Latent Tree Models for Multivariate Density Estimation: Algorithms and Applications

The Hong Kong University of Science and Technology
Department of Computer Science and Engineering


PhD Thesis Defence


Title: "Latent Tree Models for Multivariate Density Estimation: Algorithms and 
Applications"

By

Mr. Yi Wang


Abstract

Multivariate density estimation is a fundamental problem in Applied 
Statistics and Machine Learning. Given a collection of data sampled from 
an unknown distribution, the task is to approximately reconstruct the 
generative distribution. There are two different approaches to the 
problem, the parametric approach and the non-parametric approach.
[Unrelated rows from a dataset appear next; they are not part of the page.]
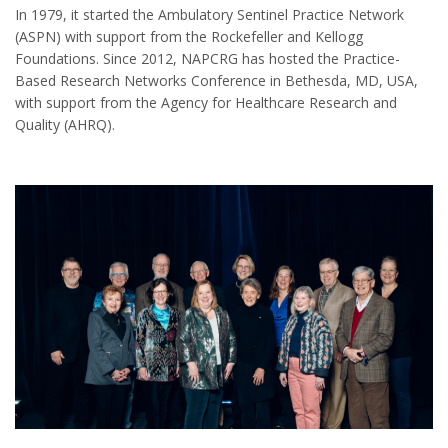
In 1979, it started the Ambulatory Sentinel Practice Network
(ASPN) with support from the Rockefeller and Kellogg
Foundations. Since 2012, NAPCRG has hosted the Practice-
Based Research Networks Conference in Bethesda, MD, USA,
with support from the Agency for Healthcare Research and
Quality (AHRQ).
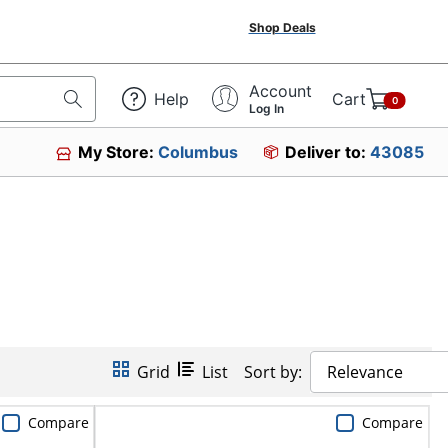
Shop Deals
Account
Help
Cart
0
Log In
My Store:
Columbus
Deliver to:
43085
Grid
List
Sort by:
Relevance
Compare
Compare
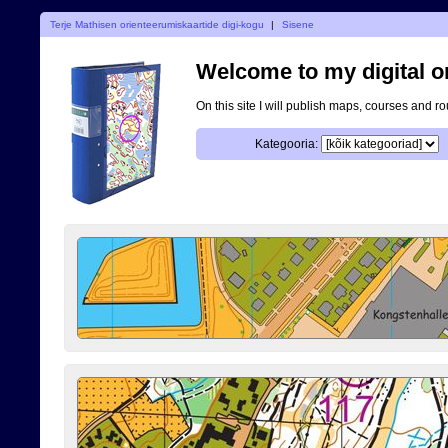
Terje Mathisen orienteerumiskaartide digi-kogu
|
Sisene
Welcome to my digital o
On this site I will publish maps, courses and r
Kategooria:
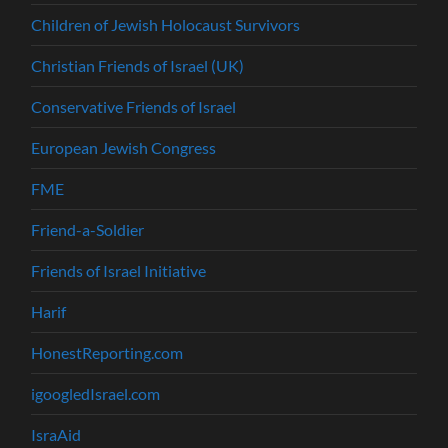
Children of Jewish Holocaust Survivors
Christian Friends of Israel (UK)
Conservative Friends of Israel
European Jewish Congress
FME
Friend-a-Soldier
Friends of Israel Initiative
Harif
HonestReporting.com
igoogledIsrael.com
IsraAid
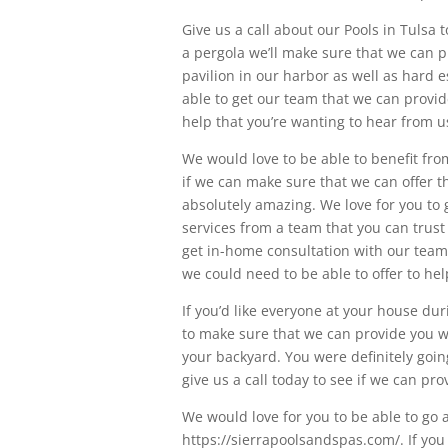
Give us a call about our Pools in Tulsa 
a pergola we’ll make sure that we can p
pavilion in our harbor as well as hard e
able to get our team that we can provid
help that you’re wanting to hear from u
We would love to be able to benefit from
if we can make sure that we can offer t
absolutely amazing. We love for you to go
services from a team that you can trust 
get in-home consultation with our team t
we could need to be able to offer to he
If you’d like everyone at your house d
to make sure that we can provide you w
your backyard. You were definitely going
give us a call today to see if we can pr
We would love for you to be able to go
https://sierrapoolsandspas.com/. If you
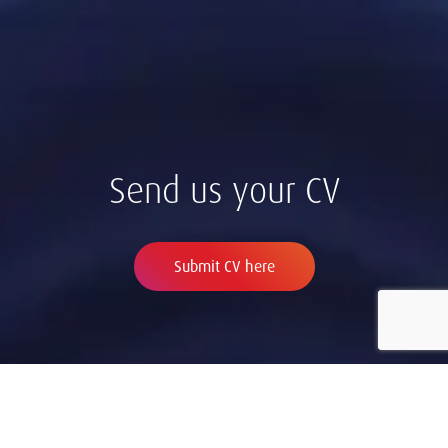
Send us your CV
Submit CV here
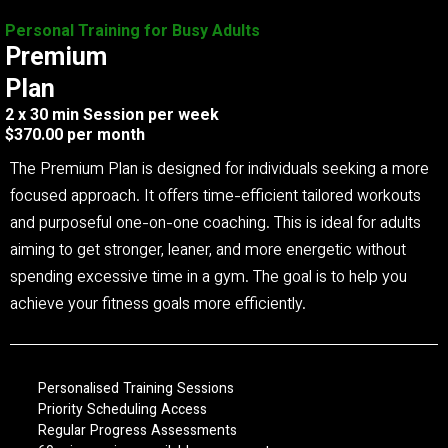
Personal Training for Busy Adults
Premium
Plan
2 x 30 min Session per week
$370.00 per month
The Premium Plan is designed for individuals seeking a more
focused approach. It offers time-efficient tailored workouts
and purposeful one-on-one coaching. This is ideal for adults
aiming to get stronger, leaner, and more energetic without
spending excessive time in a gym. The goal is to help you
achieve your fitness goals more efficiently.
Personalised Training Sessions
Priority Scheduling Access
Regular Progress Assessments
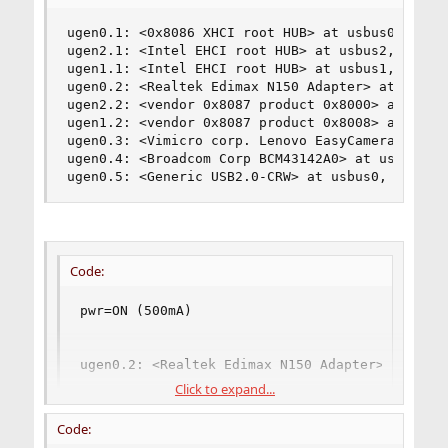
ugen0.1: <0x8086 XHCI root HUB> at usbus0, cfg=0
ugen2.1: <Intel EHCI root HUB> at usbus2, cfg=0 
ugen1.1: <Intel EHCI root HUB> at usbus1, cfg=0 
ugen0.2: <Realtek Edimax N150 Adapter> at usbus0
ugen2.2: <vendor 0x8087 product 0x8000> at usbus
ugen1.2: <vendor 0x8087 product 0x8008> at usbus
ugen0.3: <Vimicro corp. Lenovo EasyCamera> at us
ugen0.4: <Broadcom Corp BCM43142A0> at usbus0, c
ugen0.5: <Generic USB2.0-CRW> at usbus0, cfg=0 
Code:
pwr=ON (500mA)

ugen0.2: <Realtek Edimax N150 Adapter> at usbu
Click to expand...
bLength = 0x0012 

bDescriptorType = 0x0001 

Code:
bcdUSB = 0x0200 
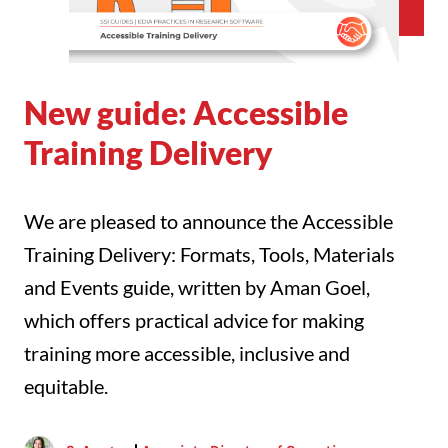
New guide: Accessible
Training Delivery
We are pleased to announce the Accessible
Training Delivery: Formats, Tools, Materials
and Events guide, written by Aman Goel,
which offers practical advice for making
training more accessible, inclusive and
equitable.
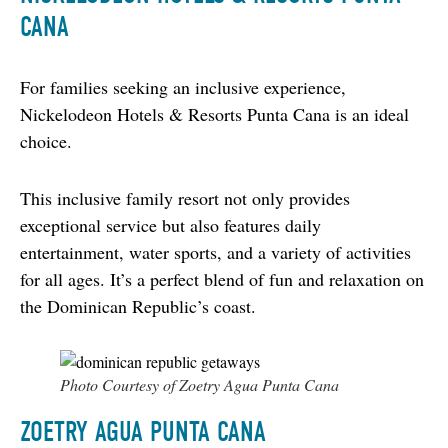
CANA
For families seeking an inclusive experience, 
Nickelodeon Hotels & Resorts Punta Cana is an ideal 
choice.
This inclusive family resort not only provides 
exceptional service but also features daily 
entertainment, water sports, and a variety of activities 
for all ages. It’s a perfect blend of fun and relaxation on 
the Dominican Republic’s coast.
Photo Courtesy of Zoetry Agua Punta Cana
ZOETRY AGUA PUNTA CANA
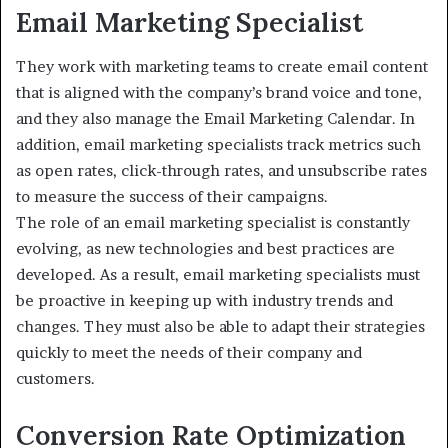
Email Marketing Specialist
They work with marketing teams to create email content
that is aligned with the company’s brand voice and tone,
and they also manage the Email Marketing Calendar. In
addition, email marketing specialists track metrics such
as open rates, click-through rates, and unsubscribe rates
to measure the success of their campaigns.
The role of an email marketing specialist is constantly
evolving, as new technologies and best practices are
developed. As a result, email marketing specialists must
be proactive in keeping up with industry trends and
changes. They must also be able to adapt their strategies
quickly to meet the needs of their company and
customers.
Conversion Rate Optimization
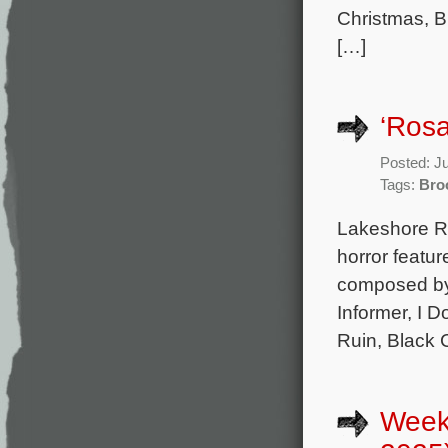
Christmas, Bl
[…]
‘Rosa
Posted: J
Tags:
Bro
Lakeshore Re
horror featur
composed by 
Informer, I 
Ruin, Black 
Week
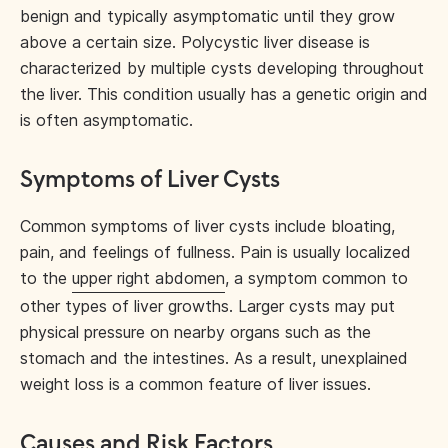
benign and typically asymptomatic until they grow
above a certain size. Polycystic liver disease is
characterized by multiple cysts developing throughout
the liver. This condition usually has a genetic origin and
is often asymptomatic.
Symptoms of Liver Cysts
Common symptoms of liver cysts include bloating,
pain, and feelings of fullness. Pain is usually localized
to the
upper right abdomen
, a symptom common to
other types of liver growths. Larger cysts may put
physical pressure on nearby organs such as the
stomach and the intestines. As a result, unexplained
weight loss is a common feature of liver issues.
Causes and Risk Factors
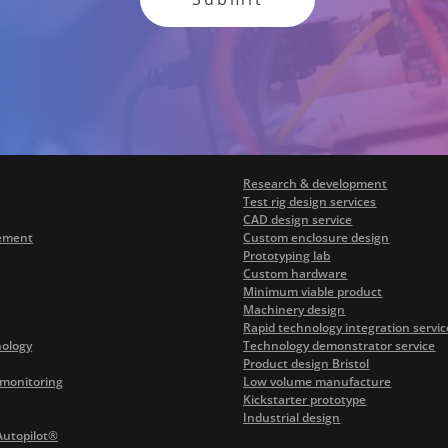
Research & development
Test rig design services
CAD design service
ement
Custom enclosure design
Prototyping lab
Custom hardware
Minimum viable product
Machinery design
Rapid technology integration servic
nology
Technology demonstrator service
Product design Bristol
monitoring
Low volume manufacture
Kickstarter prototype
Industrial design
Autopilot®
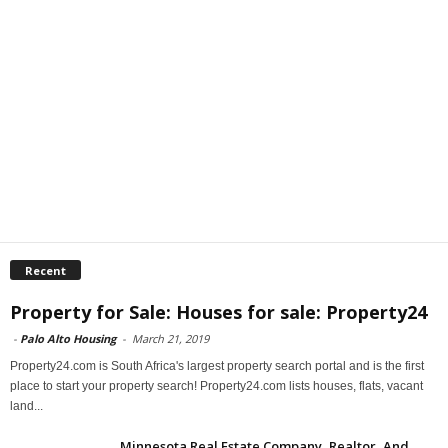
Recent
Property for Sale: Houses for sale: Property24
-
Palo Alto Housing
-
March 21, 2019
Property24.com is South Africa's largest property search portal and is the first
place to start your property search! Property24.com lists houses, flats, vacant
land...
Minnesota Real Estate Company, Realtor, And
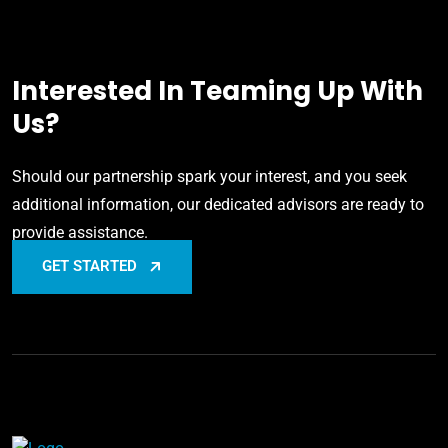
Interested In Teaming Up With
Us?
Should our partnership spark your interest, and you seek
additional information, our dedicated advisors are ready to
provide assistance.
GET STARTED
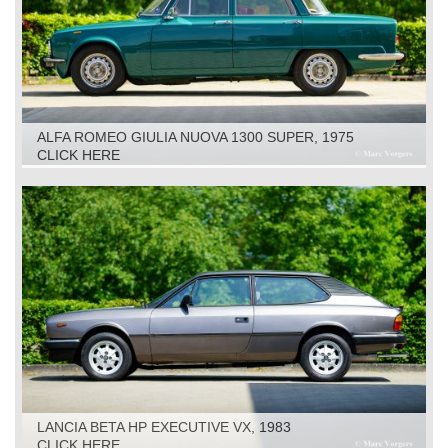
ALFA ROMEO GIULIA NUOVA 1300 SUPER, 1975
CLICK HERE
LANCIA BETA HP EXECUTIVE VX, 1983
CLICK HERE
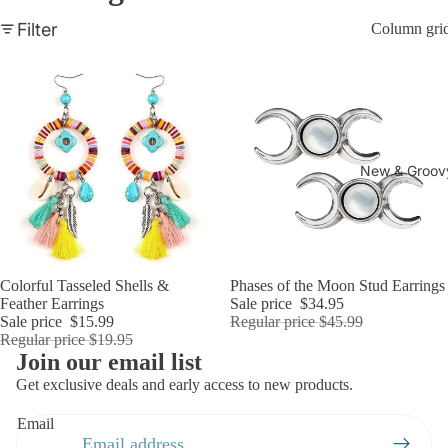
Everythi
Filter
Column gri
ng
New & Groov
Sale
Colorful Tasseled Shells &
Sold out
Phases of the Moon Stud Earrings
Add
Feather Earrings
Sale price
$34.95
Sale price
$15.99
Regular price
$45.99
Regular price
$19.95
Refund policy
Join our email list
Privacy policy
Get exclusive deals and early access to new products.
Terms of service
Email
Shipping policy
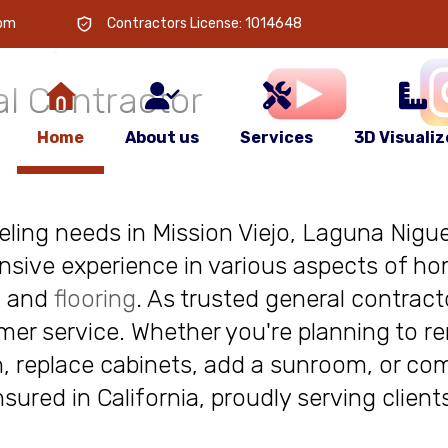
 is
your
com
Contractors License: 1014648
l Contractor
Home
About us
Services
3D Visualiz
deling needs in Mission Viejo, Laguna Niguel
nsive experience in various aspects of ho
, and
flooring
. As trusted general contract
r service. Whether you're planning to re
, replace cabinets, add a sunroom, or com
insured in California, proudly serving clie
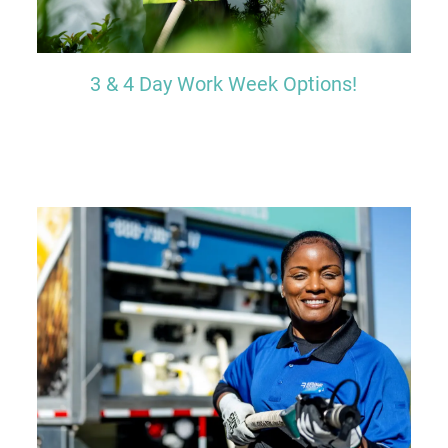
3 & 4 Day Work Week Options!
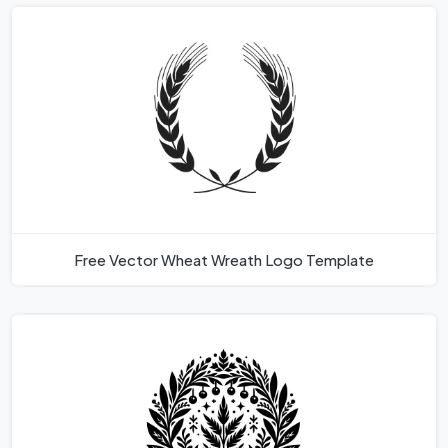
Free Vector Wheat Wreath Logo Template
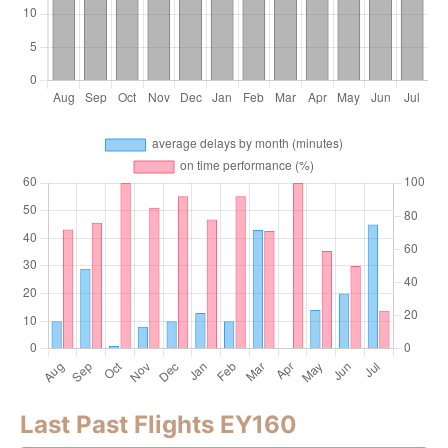
Last Past Flights EY160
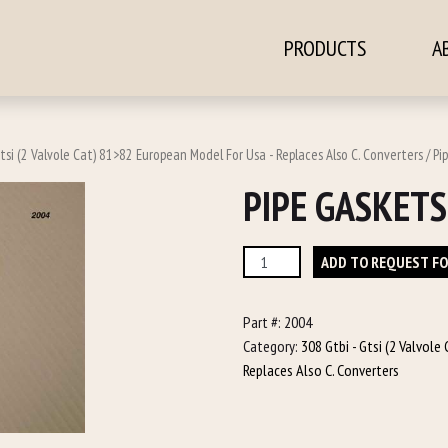
PRODUCTS
A
ontent
tsi (2 Valvole Cat) 81>82 European Model For Usa - Replaces Also C. Converters
/ Pi
PIPE GASKETS
Pipe
ADD TO REQUEST F
Gaskets
quantity
Part #:
2004
Category:
308 Gtbi - Gtsi (2 Valvol
Replaces Also C. Converters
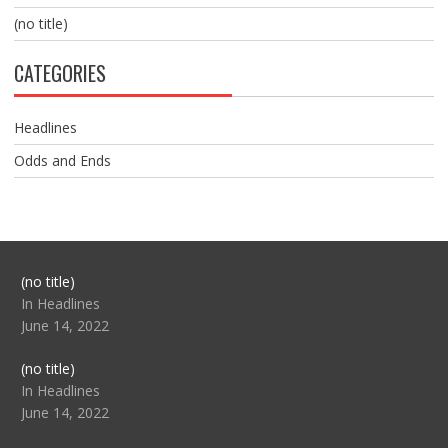
(no title)
CATEGORIES
Headlines
Odds and Ends
Post
(no title)
104517
In Headlines
June 14, 2022
Post
(no title)
104512
In Headlines
June 14, 2022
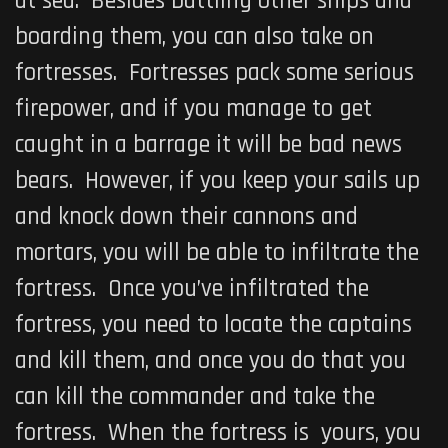
at sea. Besides battling other ships and
boarding them, you can also take on
fortresses. Fortresses pack some serious
firepower, and if you manage to get
caught in a barrage it will be bad news
bears. However, if you keep your sails up
and knock down their cannons and
mortars, you will be able to infiltrate the
fortress. Once you’ve infiltrated the
fortress, you need to locate the captains
and kill them, and once you do that you
can kill the commander and take the
fortress. When the fortress is yours, you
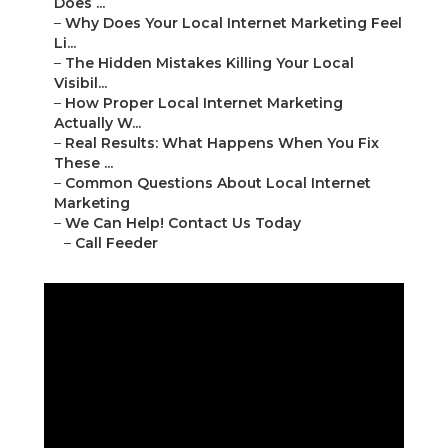
Does ...
–
Why Does Your Local Internet Marketing Feel
Li...
–
The Hidden Mistakes Killing Your Local
Visibil...
–
How Proper Local Internet Marketing
Actually W...
–
Real Results: What Happens When You Fix
These ...
–
Common Questions About Local Internet
Marketing
–
We Can Help! Contact Us Today
–
Call Feeder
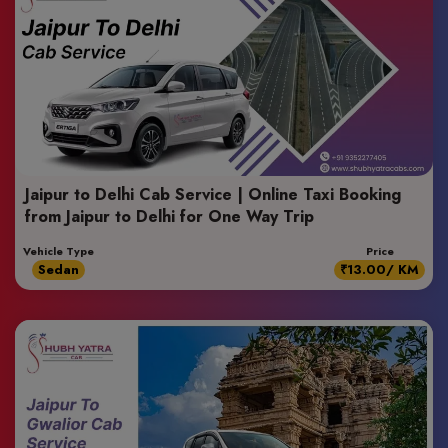
Jaipur to Delhi Cab Service | Online Taxi Booking
from Jaipur to Delhi for One Way Trip
Vehicle Type
Price
Sedan
₹13.00/ KM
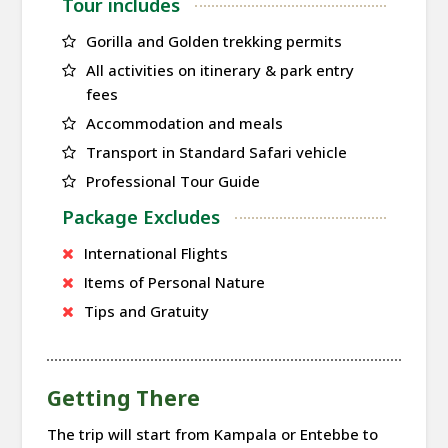
Tour includes
Gorilla and Golden trekking permits
All activities on itinerary & park entry
fees
Accommodation and meals
Transport in Standard Safari vehicle
Professional Tour Guide
Package Excludes
International Flights
Items of Personal Nature
Tips and Gratuity
Getting There
The trip will start from Kampala or Entebbe to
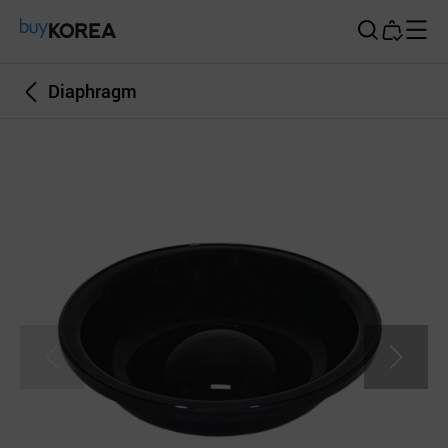
Buy Korea
Diaphragm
In the 
parametric approach, the approximate distribution is represented by a 
model from a predetermined family.

In this thesis, we adopt the parametric approach and investigate the use 
of a model family called latent tree models for the task of density 
estimation. Latent tree models are tree-structured Bayesian networks in 
which leaf nodes represent observed variables, while internal nodes 
represent hidden variables. Such models can represent complex 
relationships among observed variables, and in the meantime, admit 
efficient inference among them.  Consequently, they are a desirable tool 
for density estimation.

While latent tree models are studied for the first time in this thesis for 
the purpose of density estimation, they have been investigated earlier for 
clustering and latent structure discovery. Several algorithms for learning 
latent tree models have been proposed. The state-of-the-art is an 
algorithm called EAST.  EAST determines model structures through 
principled and systematic search, and determines model parameters using 
the EM algorithm. It has been shown to be capable of achieving good 
trade-off between fit to data and model complexity. It is also capable of 
discovering latent structures behind data. Unfortunately, it has a high 
computational complexity, which limits its applicability to density 
estimation problems.

In this thesis, we propose two latent tree model learning algorithms 
specifically for density estimation. The two algorithms have distinct 
characteristics and are suitable for different applications. The first 
algorithm is called HCL. HCL assumes a predetermined bound on model 
complexity and restricts to binary model structures. It first builds a 
binary tree structure based on mutual information and then runs the EM 
algorithm once on the resulting structure to determine the parameters. As 
such, it is efficient and can deal with large applications.  The second 
algorithm is called Pyramid. Pyramid does not assume predetermined bounds 
on model complexity and does not restrict to binary tree structures. It 
builds model structures using heuristics based on mutual information and 
local search.  It is slower than HCL. However, it is faster than EAST and 
is only slightly inferior to EAST in terms of the quality of the resulting 
models.

In this thesis, we also study two applications of the density estimation 
techniques that we develop. The first application is to approximate 
probabilistic inference in Bayesian networks. A Bayesian network 
represents a joint distribution over a set of random variables. It often 
happens that the network structure is very complex and making inference 
directly on the network is computational intractable. We propose to 
approximate the joint distribution using a latent tree model and exploit 
the latent tree model for faster inference. The idea is to sample data 
from the Bayesian network, learn a latent tree model from the data 
offline, and when online, make inference with the latent tree model 
instead of the original Bayesian network.  HCL is used here because the 
sample size needs to be large to produce accurate approximation and it is 
possible to predetermine a bound on the online running. Empirical evidence 
shows that this method can achieve good approximation accuracy at low 
online computational cost.

The second application is classification.  A common approach to this task 
is to formulate it as a density estimation problem: One constructs the 
class-conditional density for each class and then uses the Bayes rule to 
make classification. We propose to estimate those class-conditional 
densities using either EAST or Pyramid. Empirical evidence shows that this 
method yields good classification performances.  Moreover, the latent tree 
models built for the class-conditional densities are often meaningful, 
which is conducive to user confidence. A comparison between EAST and 
Pyramid reveals that Pyramid is significantly more efficient than EAST, 
while it results in more or less the same classification performance as 
the latter.


Date:			Tuesday, 18 August 2009

Time:			2:00pm-4:00pm

Venue:			Room 3501
 			Lifts 25-26

Chairman:		Prof. Hai Yang (CIVL)

Committee Members:	Prof. Nevin Zhang (Supervisor)
 			Prof. Brian Mak
 			Prof. Dit-Yan Yeung
 			Prof. Ning Cai (IELM)
 			Prof. Marek Druzdzel (Inf. Sci.,
 					      Univ. of Pittsburgh)


**** ALL are Welcome ****